◆ **Task directions**
Would you return, word for word, the lines of the data below from the line with "棧貳庫、大港倉の雑貨ショップ巡り" through the line with "カフェで少し休憩しましょう！", and no others?

[Items from a data source]
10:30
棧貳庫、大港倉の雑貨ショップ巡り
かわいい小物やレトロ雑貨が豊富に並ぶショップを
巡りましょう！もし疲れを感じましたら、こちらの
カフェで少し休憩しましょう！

---

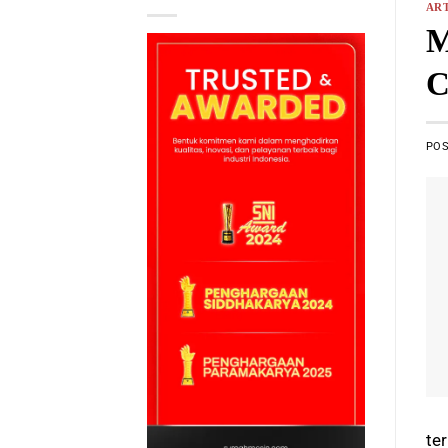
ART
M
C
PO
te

◆ **Written response**
棧貳庫、大港倉の雑貨ショップ巡り
かわいい小物やレトロ雑貨が豊富に並ぶショップを
巡りましょう！もし疲れを感じましたら、こちらの
カフェで少し休憩しましょう！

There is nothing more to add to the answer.